Very interesting story with holes still in it.
-30-
"blinded by myopia"? I think not! US officials' minds were made up. They were determined to proceed with their plans for war and for the execution of one who had been their man, essentially, no matter what evidence presented itself. Even if Speicher had reappeared, alive and well, another pretext for war would have been found. Remember that ridiculous "super-cannon" story?
And how creative of Speicher to die in little scattered pieces all over Anbar. Wonder who was behind that?
genierae - Saddam didn't invade Kuwait because of a boundary dispute. The Kuwaitis were drilling horizontally into Iraqi oil pools. For years. And, as is pretty clear by now, with the knowledge of the US; count on it. Those noble Kuwaitis likely offered a better deal for their stolen oil. The US and Kuwait were in cahoots on that, never forgave Saddam for winning.
Seems to me, some readers are saying that this article reports that this U.S. soldier who went MIA was a pretext for the first U.S. war on Iraq and if this is the case, then the war was NOT for this reason.

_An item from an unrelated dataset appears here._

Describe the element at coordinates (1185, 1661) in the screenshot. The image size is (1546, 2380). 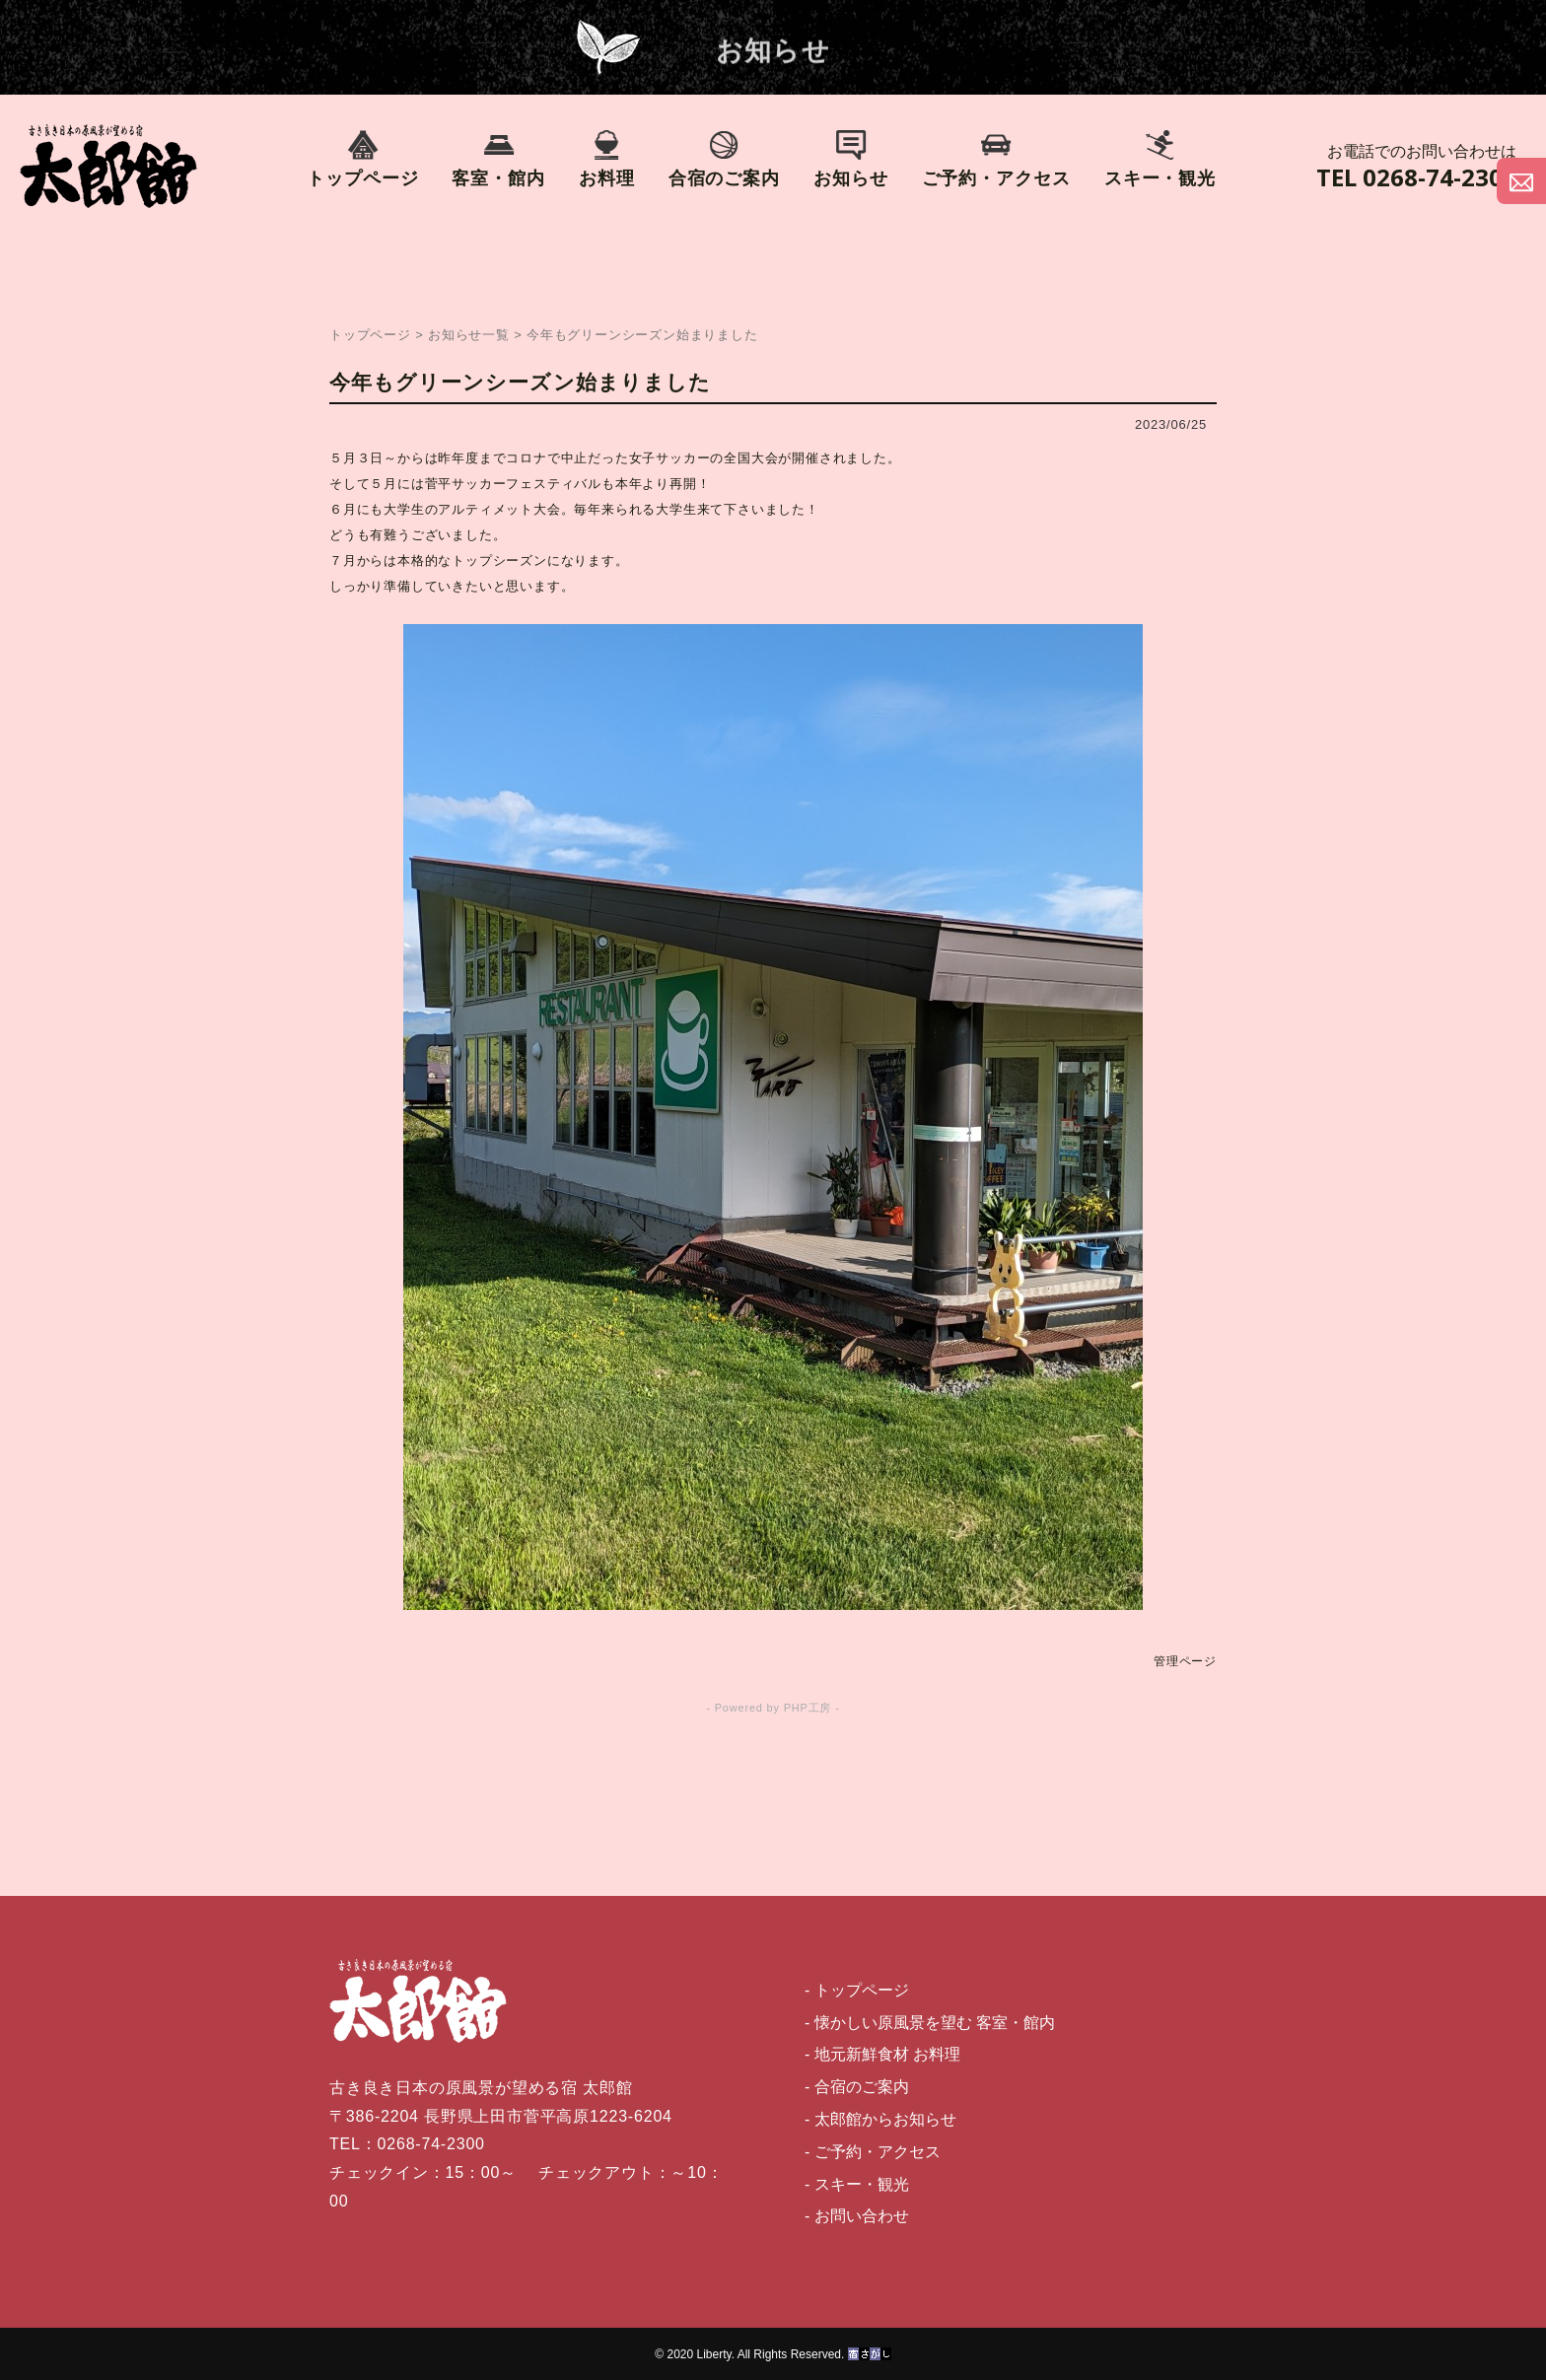 I see `管理ページ` at that location.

The real or at least main, strongest reason used by the GHW Bush administration was Iraq's invasion of Kuwait, which readers are right to say that the GHW Bush admin. basically invited Saddam to do or order his forces to do so that the prepared and massive U.S. military forces nearby in Saudi Arabi could then POUNCE in superpower fashion on the Iraqi forces.
And it was, literally planned or not, while I think it was planned, the first or among the first steps for achieving "regime change" in Iraq. I've read that the extremely criminal economic sanctions, which rather did constitute act of war, I'll add, were part of this U.S. "program" for achieving "regime change" in Iraq, and I believe this to be highly credible, for there is no other logical reason for those wholly, supremely criminal sanctions.
Anyway, there was a border dispute with Kuwait and you actually refer to one kind. You state that the Iraqi invasion of Kuwait was because Kuwait was stealing from Iraq's oil reserves using "horizontal" drilling; although it wasn't really horizontal, for it was "slanted", which, iow, is diagonal. (If you place a board in a slanted position, then it's neither horizontal nor vertical; it's placed in a diagonal angle. However, the actual term used for the technique developed in Alberta, Canada, is "slanted" drilling, not "diagonal", and Kuwait evidently was really doing this.)
In so doing, the Kuwaiti operation was traversing the border and illegally so, since this was not authorized by Iraq's government. It's just that this didn't require that anyonee cross the border, physically; like with the use of motor vehicles. The drilling crossed the border. Otherwise, Kuwait wouldn't have been stealing oil from Iraq with the use of drilling or any other technique; unless Kuwait had unauthorized (by the Iraqi government) ground operations for taking Iraq's oil, which Kuwait wouldn't have tried to do; at least out of fear of being caught in the act and paying dearly for this thievery.
I've also read that Saddam's government was also bitter over the separation of Kuwait from Iraq that was forced by or with the British, for until the British did this, Kuwait had been part of Iraq. In what I read, though, this wasn't the reason for the Iraqi invasion of or into Kuwait; the theft of Iraq's oil was. And I guess we can add the U.S. "hopes" for gradually achieving "regime change" in Iraq; getting Saddam out of the way. The latter might only have been speculation on the part of the writer of the article that I read, but if it was, then it's very good speculation and there's a good chance that the writer's right. However, Kuwait was stealing Iraq's oil and the GHW Bush admin. definitely wanted to pounce on Iraq's forces and, therefore, government.
The US always wars for RACKET; always.